OEM Windows 7 License Sales End This Friday
colinneagle writes This Friday is Halloween, but if you try to buy a PC with Windows 7 pre-loaded after that, you're going to get a rock instead of a treat. Microsoft will stop selling Windows 7 licenses to OEMs after this Friday and you will only be able to buy a machine with Windows 8.1. The good news is that business/enterprise customers will still be able to order PCs 'downgraded' to Windows 7 Professional. Microsoft has not set an end date for when it will cut off Windows 7 Professional to OEMs, but it will likely be a while. This all fits in with typical Microsoft timing. Microsoft usually pulls OEM supply of an OS a year after it removes it from retail. Microsoft cut off the retail supply of Windows 7 in October of last year, although some retailers still have some remaining stock left. If the analytics from Steam are any indicator, Windows 8 is slowly working its way into the American public, but mostly as a Windows XP replacement. Windows 7, both 32-bit and 64-bit, account for 59% of their user base. Windows 8 and 8.1 account for 28%, while XP has dwindled to 4%.
Windows 7 64 bit
I think Windows 7 is going to be the last Microsoft OS I'm going to buy. Linux is free. Hell, even OSX is free. Yet MS wants to keep gouging customers $100+. Uhm, no thanks.

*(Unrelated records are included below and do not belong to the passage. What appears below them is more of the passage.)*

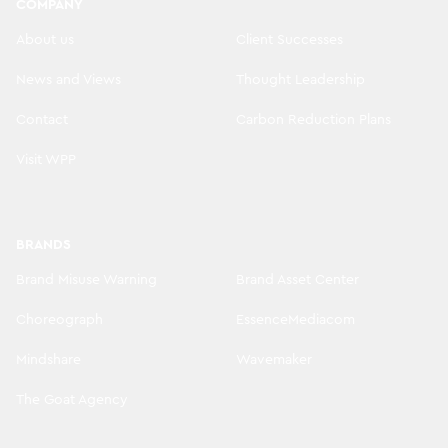
COMPANY
About us
Client Successes
News and Views
Thought Leadership
Contact
Carbon Reduction Plans
Visit WPP
BRANDS
Brand Misuse Warning
Brand Asset Center
Choreograph
EssenceMediacom
Mindshare
Wavemaker
The Goat Agency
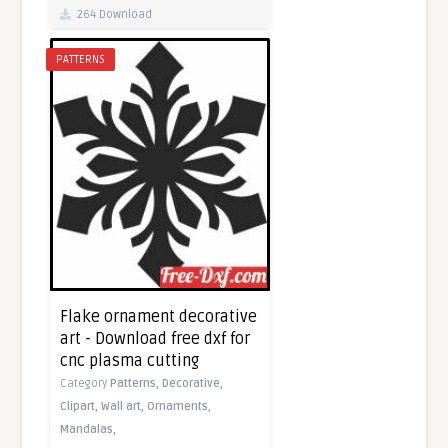
264 Download
PATTERNS
Flake ornament decorative
art - Download free dxf for
cnc plasma cutting
Category
Patterns,
Decorative,
Clipart,
Wall art,
Ornaments,
Mandalas,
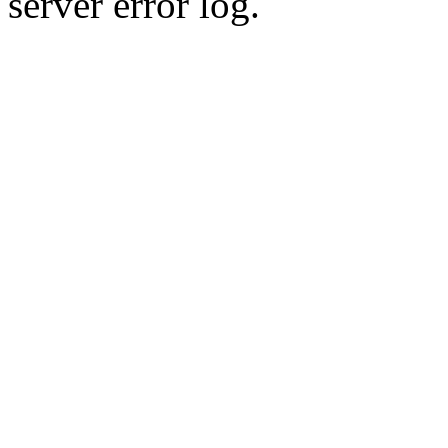
server error log.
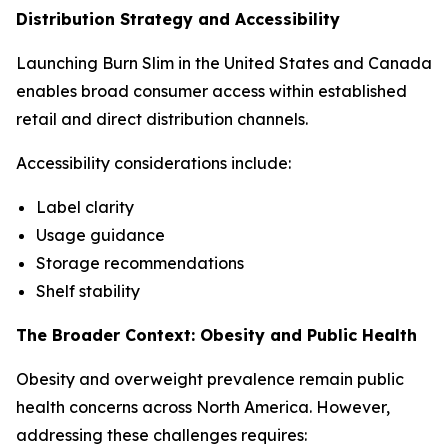
Distribution Strategy and Accessibility
Launching Burn Slim in the United States and Canada
enables broad consumer access within established
retail and direct distribution channels.
Accessibility considerations include:
Label clarity
Usage guidance
Storage recommendations
Shelf stability
The Broader Context: Obesity and Public Health
Obesity and overweight prevalence remain public
health concerns across North America. However,
addressing these challenges requires:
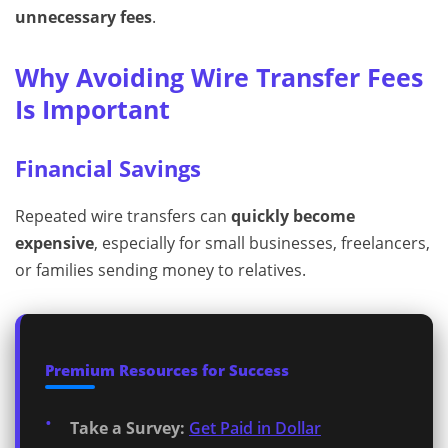
unnecessary fees
.
Why Avoiding Wire Transfer Fees
Is Important
Financial Savings
Repeated wire transfers can
quickly become
expensive
, especially for small businesses, freelancers,
or families sending money to relatives.
Premium Resources for Success
Take a Survey:
Get Paid in Dollar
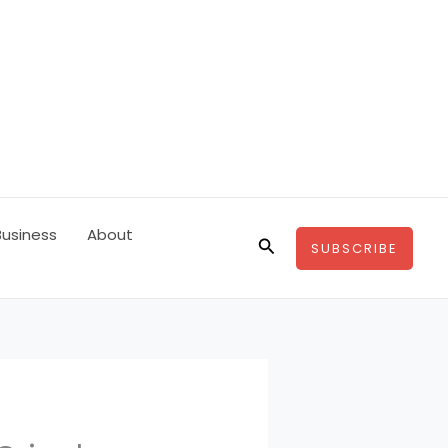
Business
About
Search
SUBSCRIBE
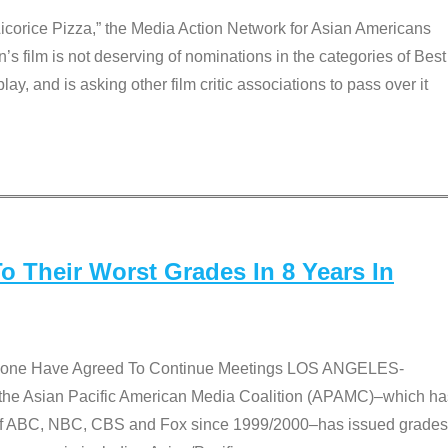
Licorice Pizza,” the Media Action Network for Asian Americans
film is not deserving of nominations in the categories of Best
lay, and is asking other film critic associations to pass over it
 Their Worst Grades In 8 Years In
 None Have Agreed To Continue Meetings LOS ANGELES-
he Asian Pacific American Media Coalition (APAMC)–which ha
s of ABC, NBC, CBS and Fox since 1999/2000–has issued grades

Especially since you can use the Safe Boot > Repair Computer > and this batch file to have "unlimited" time to "register"
Microsoft doens't want Windows 7 to become the next Windows XP and denying them years of upgrade revenues.
Windows 8 is pretty much the same OS as 7 with a slightly worse UI.
I've been using Windows 8 with Start8 for well over a year now and I really don't have much to complain. I just simply disabled all the Metro-related hot corners with Start8, set the system to boot to desktop and changed the default apps from Metro-ones to the standard desktop-ones. Visually the only difference to Windows 7 is the lack of translucent window-borders -- something that I do not mind -- and it feels a tad faster in pretty much everything. I upgraded my boyfriend's PC and went and installed a similar Win8 - setup for him, too, and he hasn't been complaining about it, either, and he's just the kind of a person who tends to complain about even quite irrelevant things if they just happen to differ from what he's used to.
All this is to say: I feel Win8 is perfectly useable as long as you don't delve into Metro.
I recently upgraded my main gaming PC to 8.1 after a rebuild and I don't get all the bitching. It boots a lot faster than Win7, performs just as good (if not better), and the UI differences seem pretty trivial to me. I had gotten used to any changes within an hour. And I like that Security Essentials is now built in and doesn't even require a separate download anymore.
Maybe 8.0 was really godawful or something. But I had no trouble at all going from 7 to 8.1.
SJW's don't eliminate discrimination. They just expropriate it for themselves.
They must forfeit all privileges granted by copyright and patent law to allow others to pick up.
“He’s not deformed, he’s just drunk!”
A *lot* worse UI.
The UI is not a *lot* worse than windows 7 because the UI is nearly the same as 7. You are not forced to use metro. You can consider it just one more of many features of windows you never need to use.
And since the UI is what the user touches more often than anything else in an OS, it is significant
The UI is the *only* thing the user touches. It's the user interface. It is significant. No one is arguing that it is insignificant.
I've used a lot of UIs. I grew up using dos5, dos6, windows 3.1, 95, 98, Nt4, 2000, xp, 7, and dabbled in 8. I have also used a lot of open source UIs, bash, gnome, KDE, LXDE, XFCE, as well as consoles, android, etc.
I think a lot of people grew up using windows and are really used to it (I know I was). That doesn't mean a start bar is the *best* way to do a UI. It's just the way most people of a certain age group are used to. I am not a huge fan of metro, luckily you are not forced to use it. In linux you can have tens (maybe hundreds) of different UIs for the same OS. In windows 8 you can have 2 (classic and metro). In macOS I think you just get 1.
You should definitely consider whether you continue using Microsoft products carefully. But I would suggest that a bad reason to quit using Microsoft OSes is that they added 1 extra UI choice that you don't like. If your going to quit, don't quit because there are 1 too many choices, quit because there aren't more choices.
For people that were only mildly used to the classic windows UI (e.g. XP), the transition to 8 was only mildly inconvenient. I think the more you stubbornly stick to the UI you are used to, it will not only make adjusting to new versions of windows harder, it makes adjusting to any kind of new UI harder. Before you know it, you'll be the old guy living in a future he doesn't understand because it's not running on windows 7 or windows XP, or DOS 5.2, or VMS, or whatever.
I'm not saying that windows 8 is the UI of the future. It's not. But you should still be able to use it, and it's not worth hording copies of windows 7 to avoid having to disable metro.